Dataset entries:
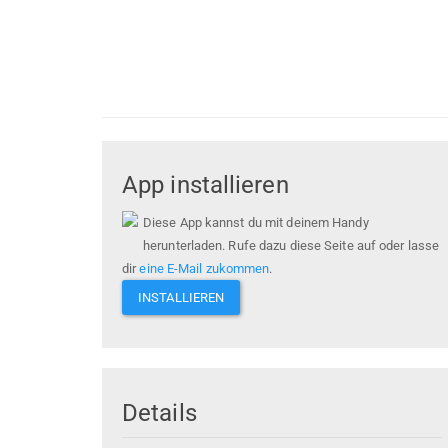
App installieren
Diese App kannst du mit deinem Handy
herunterladen. Rufe dazu diese Seite auf oder lasse
dir
eine E-Mail zukommen
.
INSTALLIEREN
Details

#### TASK:
An exact copy of every entry above is needed, with the pictures left out.

#### RESPONSE AREA:
App installieren
Diese App kannst du mit deinem Handy
herunterladen. Rufe dazu diese Seite auf oder lasse
dir
eine E-Mail zukommen
.
INSTALLIEREN
Details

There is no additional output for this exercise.